Cody Medley (L) and Tim McCormick (R) Cody Medley (L) and Tim McCormick (R)
INDIANAPOLIS -

On an overcast Sunday, friends shared bright with vivid memories.

"It's nice to see other people showing up here," said Ryan Klaykamp, a friend of fallen medic Tim McCormick.

About a dozen people showed up at the intersection of Senate and St. Clair streets Sunday to remember two young men who died while serving their community one year ago.

"It cuts people to the bone when you lose somebody that does nothing but give," said Klaykamp. 

It was on February 16, 2013 when a car ran a red light, crashing into and Indianapolis EMS ambulance.  Both medics, 22-year-old Cody Medley and 24-year-old McCormick died as a result of the accident. 

"It's hard, but at the same sense it's totally worth it to be here - to honor somebody like him," explained Devon Rondan, who came from Illinois to be with friends and remember.  He described Tim McCormick as the quintessential public servant. 

"Tim was a great person in general," said Rondan.  "He was a great friend.  He was the kind of guy who would always be there if you needed him." 

"It was very much a lifestyle for him.  He wanted to help people.  And he gave endlessly to whomever he was with," explained Klaykamp.

Six months after the accident, a sign was erected in memory of the men - an unprecedented event in Indianapolis history.  A portion of Senate Avenue is now officially known as McCormick and Medley EMS Memorial Way. 

"I just hope that people think about it.
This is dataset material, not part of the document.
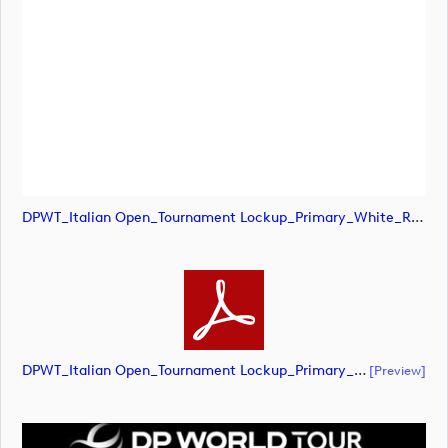
DPWT_Italian Open_Tournament Lockup_Primary_White_RGB (image)
DPWT_Italian Open_Tournament Lockup_Primary_White_RGB (document)
[preview]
I hope people remember him for who he was and what he did as a friend or just in passing," said Rondan.

There were flowers at today's memorial, and embraces among the group who wants everyone to know, and no one to forget the two who gave it all. 

"You don't meet people like that in your life at all - who can just take some of the worst situations, smile and give 110 percent their entire life," said Klaykamp.  "Everything they've got, to help people, even strangers."

The 21-year-old driver who crashed into the ambulance was initially suspected of drunk driving.  She was not charged, however, when a blood draw revealed she had alcohol in her system but was below the legal limit of .08.